Substantia nigra pars reticulata GABAergic projection neuron juxtacellularly stained in vivo with biocytin. Note the overall sparseness of the local axon collaterals that form a few very dense arborizations, separated by long stretches of non-varicose axons. Shah and Tepper, unpublished.
SNr GABAergic projection neuron juxtacellularly stained in vivo with biocytin. Section is counterstained for TH showing the location of the DA neurons in SNc. Insets show a sample of the spontaneous firing of this cell and an autocorrelogram of the spontaneous activity exhibiting the irregular, non-bursty firing pattern typical of SNr projection neuron in anesthetized rats.

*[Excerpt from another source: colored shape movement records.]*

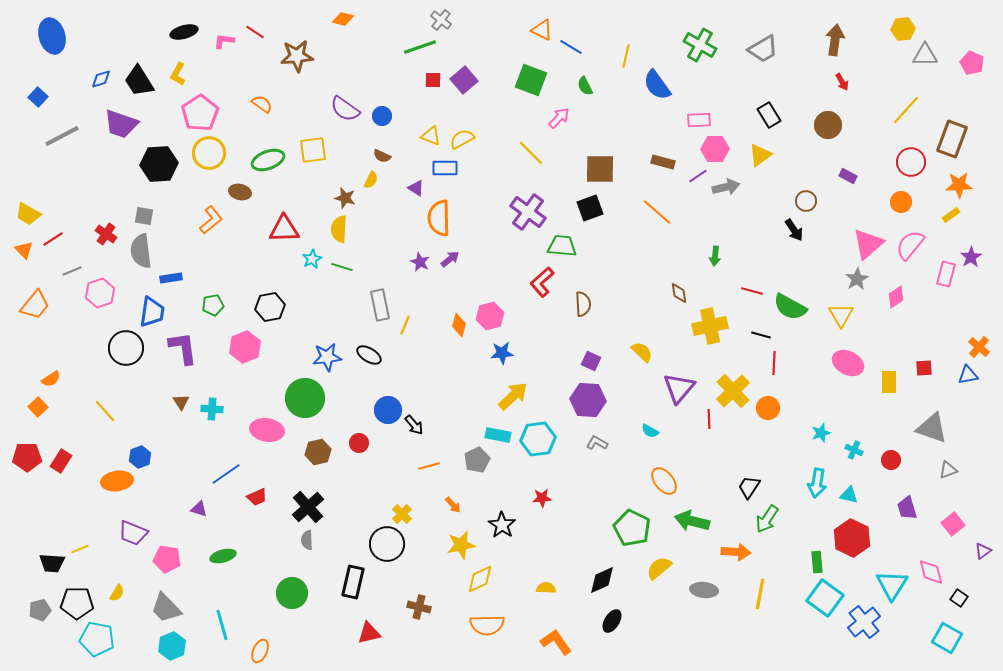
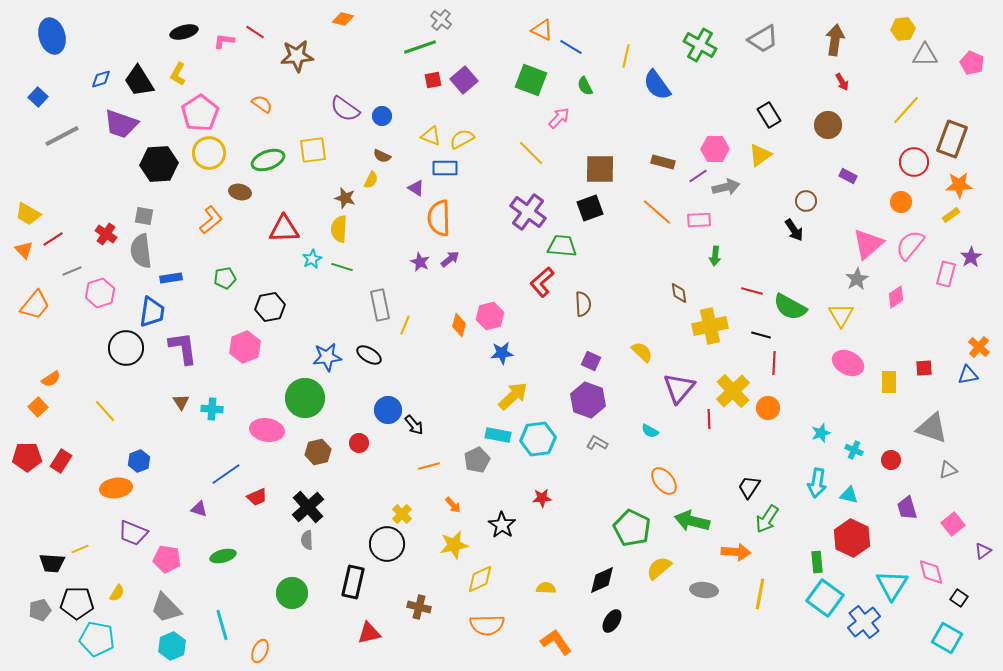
gray trapezoid at (763, 49): moved 10 px up
red square at (433, 80): rotated 12 degrees counterclockwise
pink rectangle at (699, 120): moved 100 px down
red circle at (911, 162): moved 3 px right
green pentagon at (213, 305): moved 12 px right, 27 px up
purple hexagon at (588, 400): rotated 16 degrees clockwise
blue hexagon at (140, 457): moved 1 px left, 4 px down
orange ellipse at (117, 481): moved 1 px left, 7 px down
yellow star at (461, 545): moved 7 px left
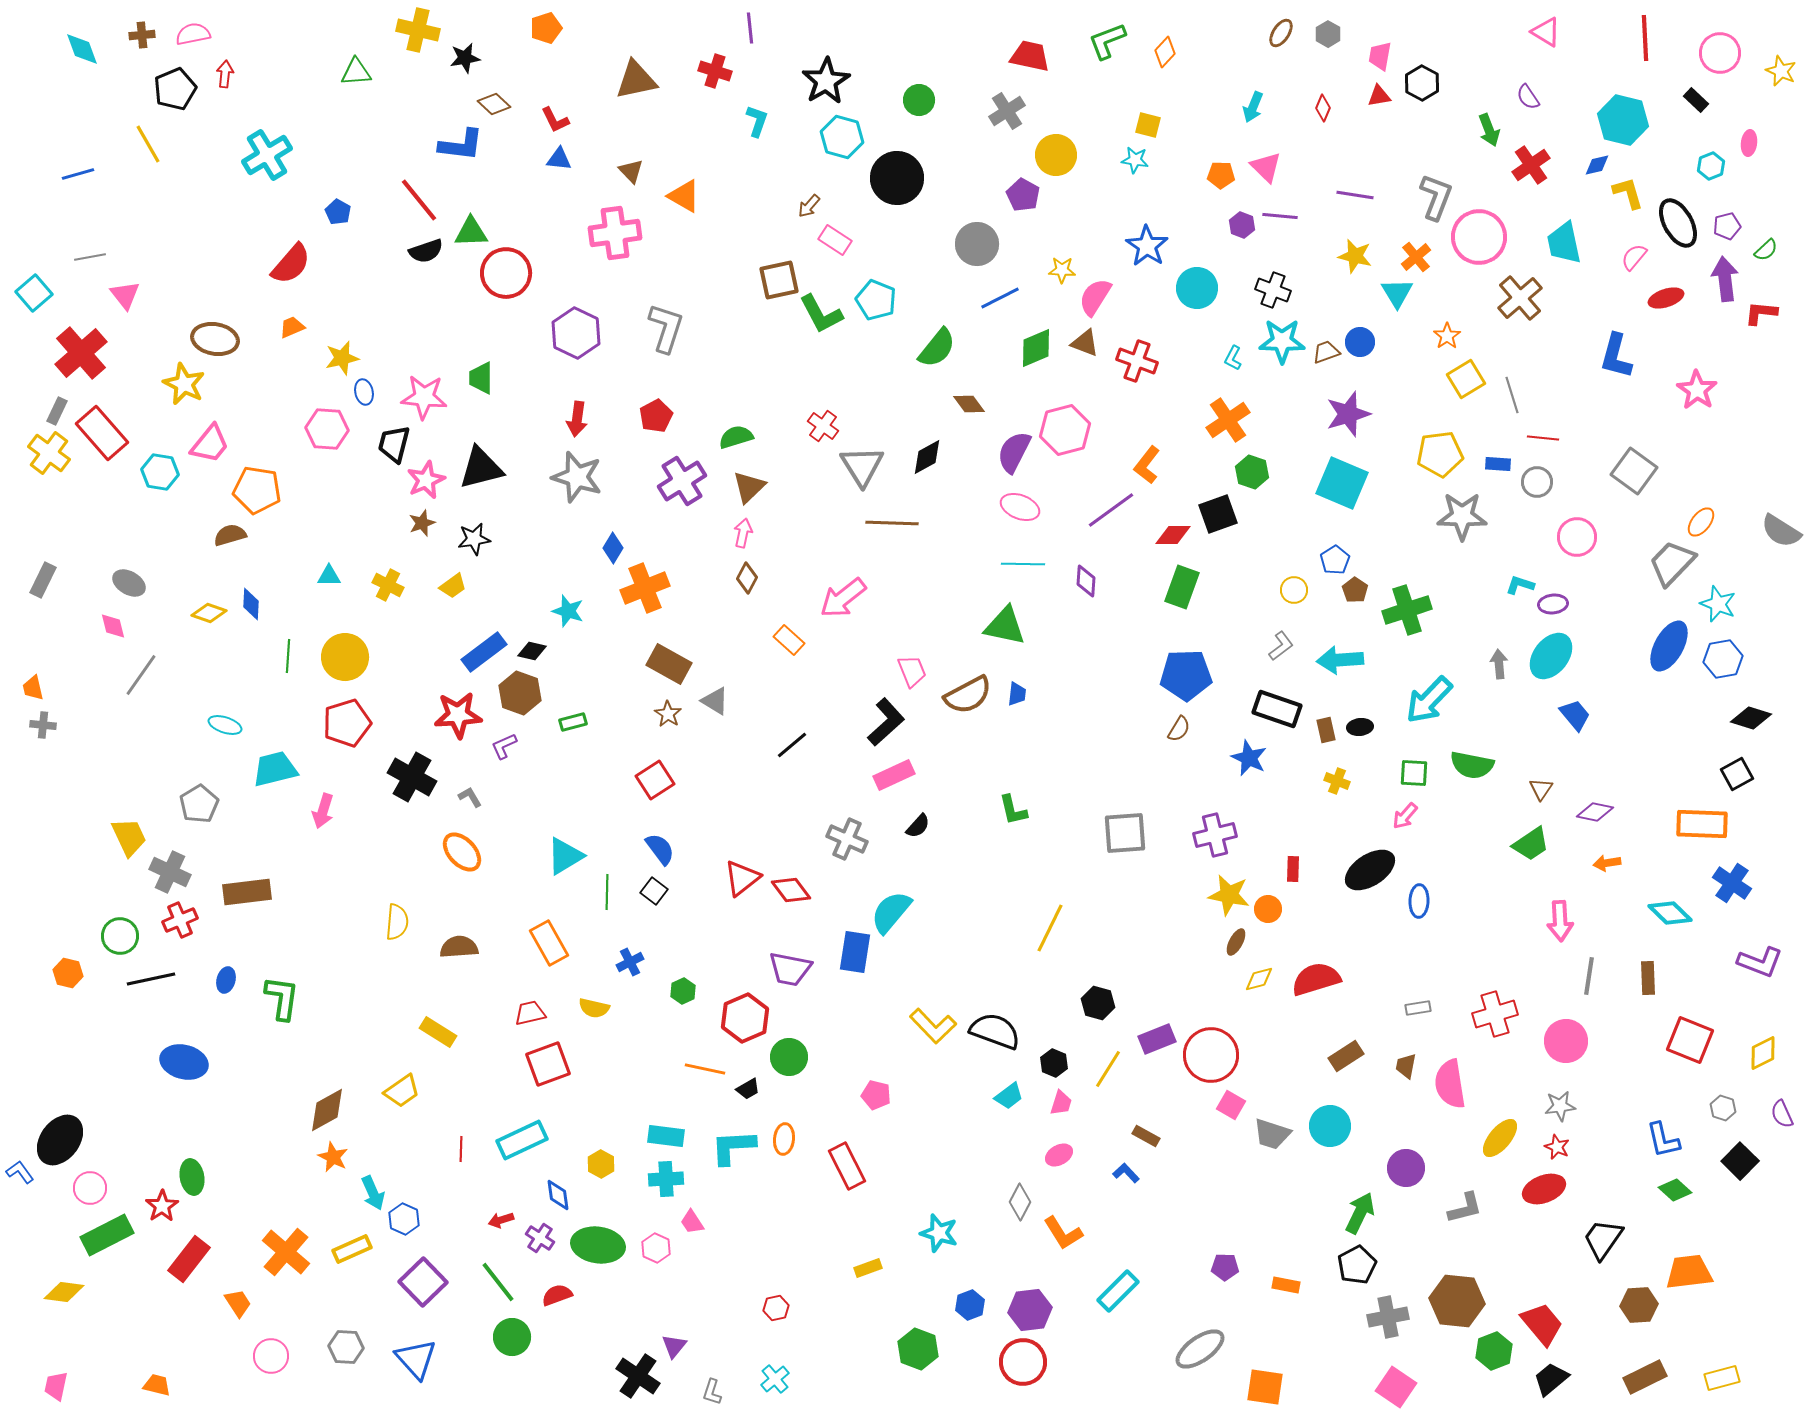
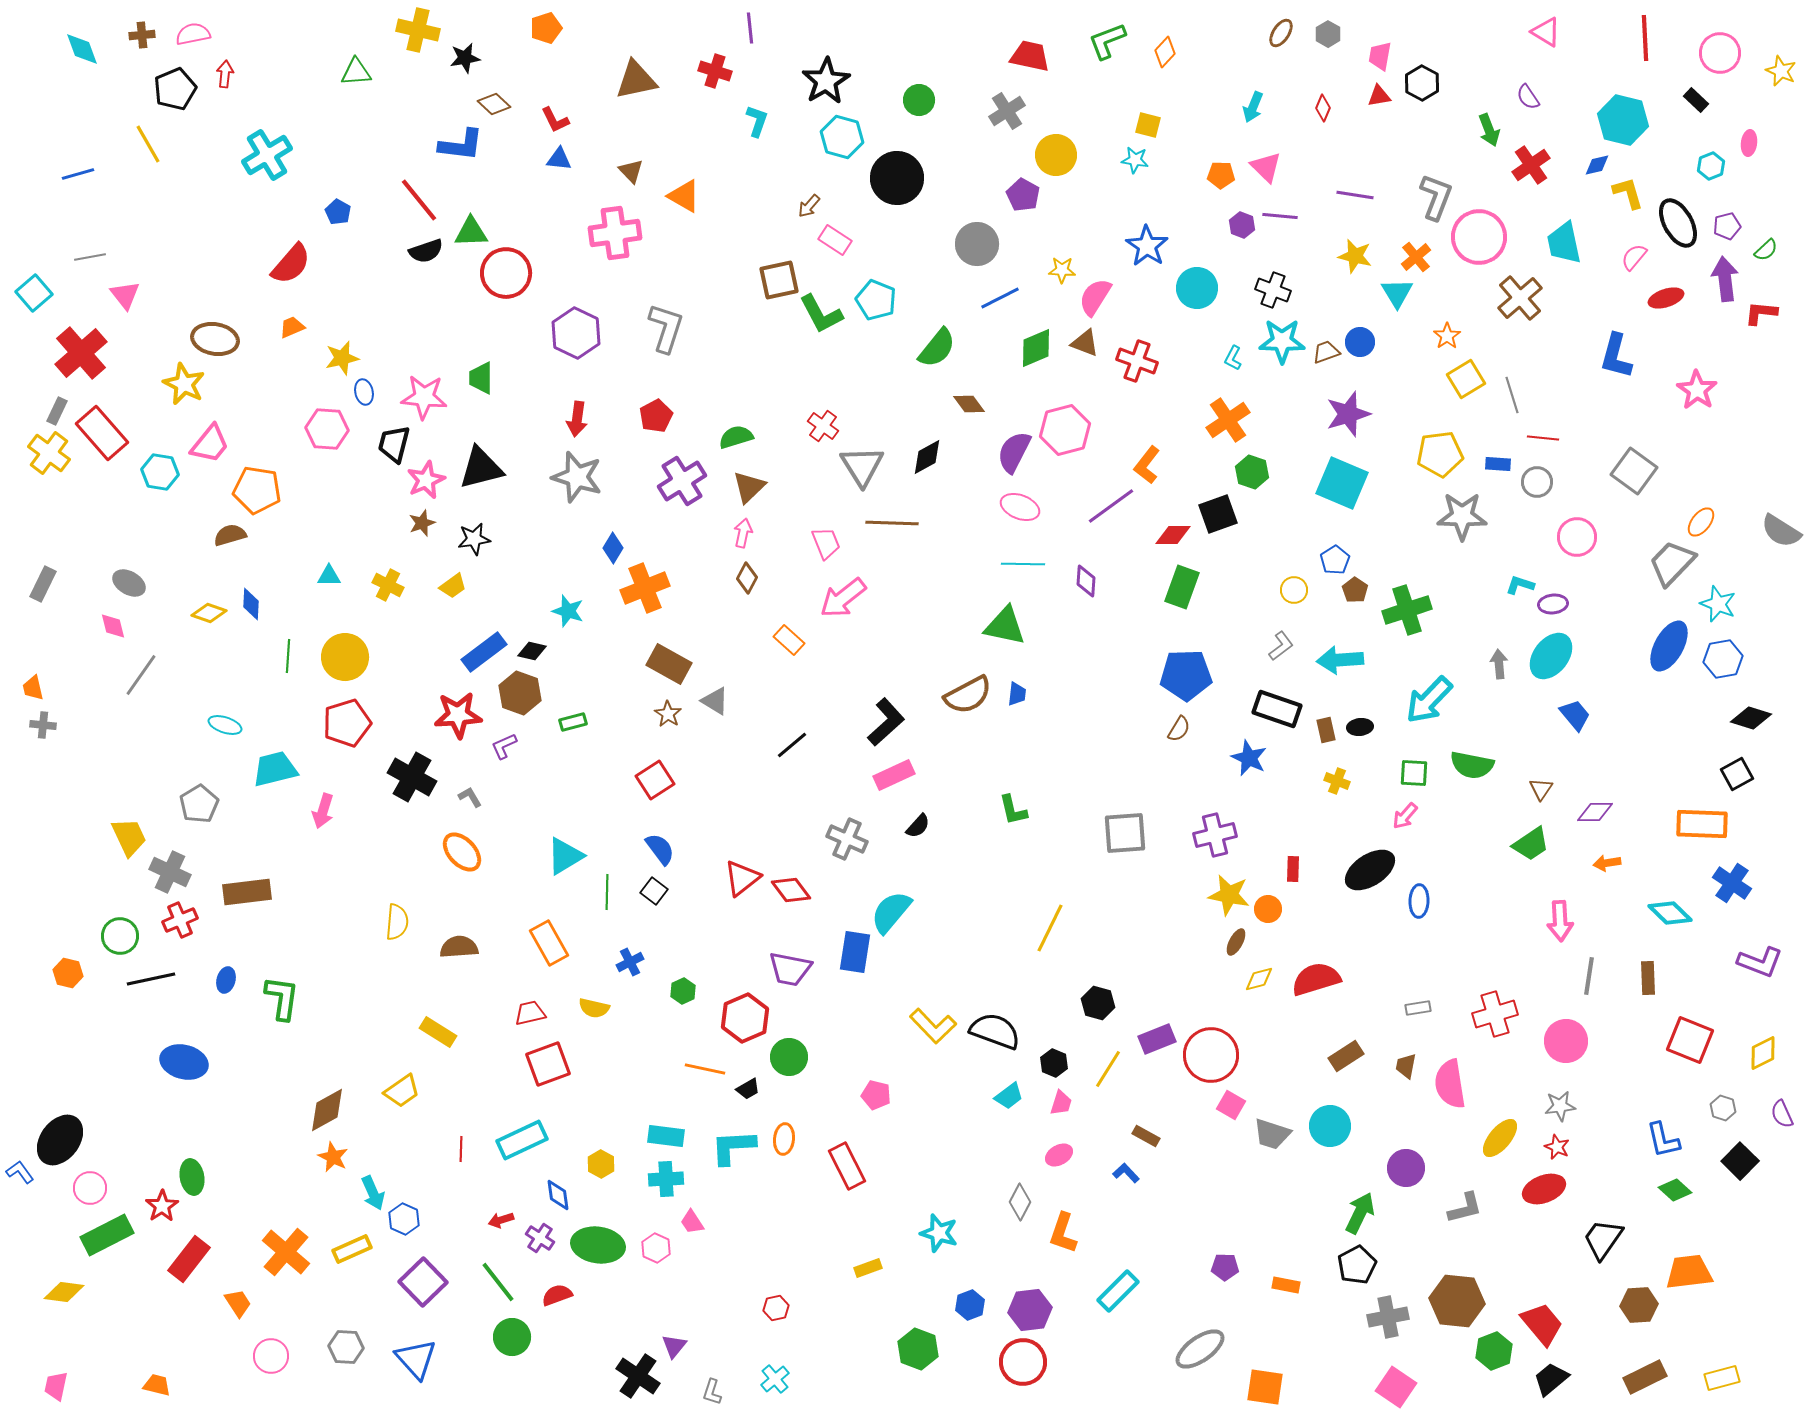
purple line at (1111, 510): moved 4 px up
gray rectangle at (43, 580): moved 4 px down
pink trapezoid at (912, 671): moved 86 px left, 128 px up
purple diamond at (1595, 812): rotated 12 degrees counterclockwise
orange L-shape at (1063, 1233): rotated 51 degrees clockwise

Shah and Tepper, unpublished.
SNr GABAergic projection neuron from rat slice stained with biocytin after whole cell recording. Fluorescent photomicrographs show that this neuron co-localizes parvalbumin but not calretinin, like about 50% of SNr neurons. The other half colocalize CR but not PV. Only a tiny fraction co-localize both calcium binding proteins. All SNr projection neuron exhibit intrinsic electrophysiological properties similar to those shown above. From Lee and Tepper (2007) Morphological and physiological properties of parvalbumin- and calretinin-containing gamma-aminobutyric acidergic neurons in the substantia nigra. J. Comp. Neurol. 500:958-972.